## What is required
Would you please reproduce all the entries word for word, minus the pictures?
══ Data extract
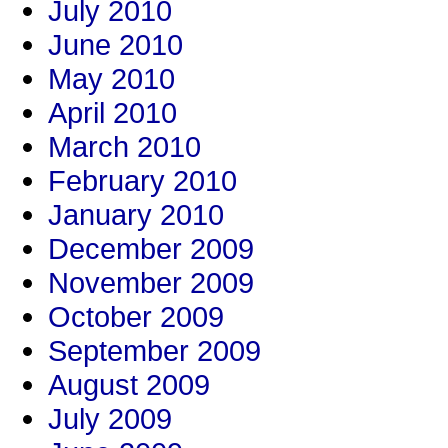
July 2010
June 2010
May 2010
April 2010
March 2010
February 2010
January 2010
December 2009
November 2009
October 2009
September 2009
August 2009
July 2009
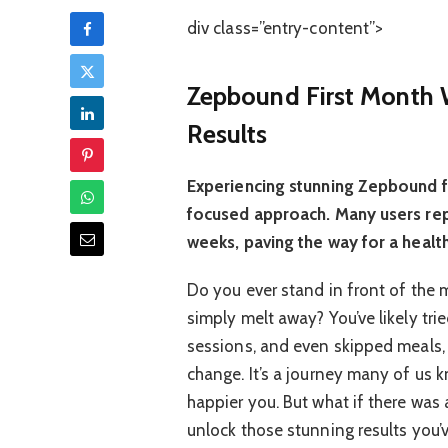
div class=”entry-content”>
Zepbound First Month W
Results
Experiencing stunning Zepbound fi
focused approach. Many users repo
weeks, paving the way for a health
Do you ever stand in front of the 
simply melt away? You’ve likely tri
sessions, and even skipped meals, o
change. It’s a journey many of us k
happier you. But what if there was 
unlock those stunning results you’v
════
## Result for this task
July 2010
June 2010
May 2010
April 2010
March 2010
February 2010
January 2010
December 2009
November 2009
October 2009
September 2009
August 2009
July 2009
div class=”entry-content”>
Zepbound First Month W
Results
Experiencing stunning Zepbound fi
focused approach. Many users repo
weeks, paving the way for a health
Do you ever stand in front of the 
simply melt away? You’ve likely tri
sessions, and even skipped meals, o
change. It’s a journey many of us k
happier you. But what if there was 
unlock those stunning results you’v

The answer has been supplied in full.